Try it ▸ Please repeat the lines below exactly. Begin with the line containing "HSE University" and go on through the line containing "Apply for Bachelor's degree".
** Records supplied follows **
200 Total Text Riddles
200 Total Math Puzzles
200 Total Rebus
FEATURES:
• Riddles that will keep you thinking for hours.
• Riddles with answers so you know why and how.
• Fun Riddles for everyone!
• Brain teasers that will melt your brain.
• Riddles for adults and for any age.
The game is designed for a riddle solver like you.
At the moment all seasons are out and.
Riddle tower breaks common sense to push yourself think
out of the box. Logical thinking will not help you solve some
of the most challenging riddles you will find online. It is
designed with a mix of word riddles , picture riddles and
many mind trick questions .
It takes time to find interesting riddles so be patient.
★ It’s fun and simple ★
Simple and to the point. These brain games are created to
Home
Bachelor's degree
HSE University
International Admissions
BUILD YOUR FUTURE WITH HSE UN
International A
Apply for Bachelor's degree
** End of Records supplied **
** Records supplied follows **
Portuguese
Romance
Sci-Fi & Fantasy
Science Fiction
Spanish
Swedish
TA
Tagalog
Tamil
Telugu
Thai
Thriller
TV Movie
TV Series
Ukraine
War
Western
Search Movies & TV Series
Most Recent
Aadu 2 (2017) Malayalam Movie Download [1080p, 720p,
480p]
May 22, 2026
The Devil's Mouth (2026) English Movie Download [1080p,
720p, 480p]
** End of Records supplied **
Expected answer ▸
HSE University
International Admissions
BUILD YOUR FUTURE WITH HSE UN
International A
Apply for Bachelor's degree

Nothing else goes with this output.